In the UK, the most recent and powerful iteration of this narrative was the Right-wing argument for Brexit. The Brexit story offers a compelling and plausible account of almost all of the cultural, social, political and economic changes of recent decades that many UK citizens have cause to regret, while promising an easy remedy to them. The weakening of our democratic institutions, the collapse of manufacturing industry and the consequent loss of secure employment in many places, the changing cultural composition of our cities and other communities: all could be laid at the door of EU membership. Of course a few of the people who voted Leave did so out of a hard-headed Left-wing understanding of the EU as an institution committed to the implementation of neoliberalism. Of course almost everyone who took such a view was a committed supporter of lifelong anti-racist Jeremy Corbyn. But absolutely every relevant survey suggests that the proportion of leavers who were motivated by this view, free from any nationalist fantasies of ‘recovering sovereignty’ or restoring cultural purity, was statistically negligible. A certain section of the American Left loves the idea that Brexit was in fact a vote against neoliberal policy rather than the reactionary form taken by dismay at some of its effect. The truth is, for most of its supporters and opponents, a vote for or against Brexit was the precise symbolic equivalent of a vote for or against Trump’s border wall.

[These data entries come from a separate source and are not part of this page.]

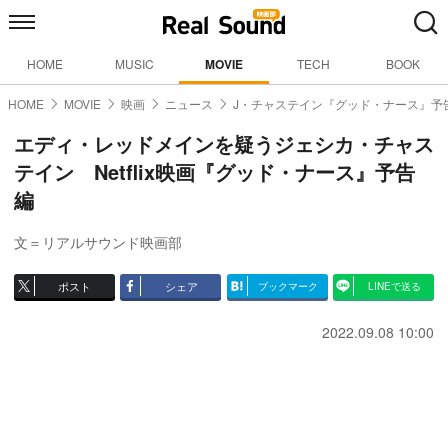
HOME
MUSIC
MOVIE
TECH
BOOK
HOME
MOVIE
映画
ニュース
J・チャステイン『グッド・ナース』予
エディ・レッドメインを疑うジェシカ・チャス
テイン Netflix映画『グッド・ナース』予告
編
文＝リアルサウンド映画部
ポスト
シェア
ブックマーク
LINEで送る
2022.09.08 10:00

There is a strong temptation, again especially among economic leftists, to see favorite leftist bugbears (e.g., the construction of European institutions while neoliberalism still seemed to bear the Mandate of Heaven) as the “real” thing that underlies the false consciousness of nationalist resentment.  Arguing this requires the kind of psychologizing that typically heralds weak armchair sociological reasoning.  Perhaps if one were already in power, one could use economic policy or withdrawal from neoliberal globalization to abate the underlying impulses that motivate proto-fascist ideation in the population.  This is putting the cart before the horse.  There is no evidence that catering to those impulses before attaining power enables you to create a cadre of voters that is more motivated by economic policy than by latent cultural resentments.

There are therefore two overall options:

  1. Accept the electorate as it is (yes, fully understanding the power of capitalist media to shape public opinion without overestimating it or imputing omnipotence to it). Then make a decision as to what are the palatable compromises in order to exert power.
  2. Set aside electoral politics as the center of available political progress and do the hard work, outside the question of elections, of raising public consciousness and reshaping the attitudes of the electorate.

This is, of course, not a complete dichotomy, since a combination of the two is possible.  The option that has not been available at this present time, however, is running on a platform that centers economic and environmental improvement, given the constraints of the electoral system and its social history to date.  This is not a circle you can square.  The prospects for this have improved (the fact that Corbyn and Sanders got as far as they did is a relevant indicator), but the world is not “there” yet.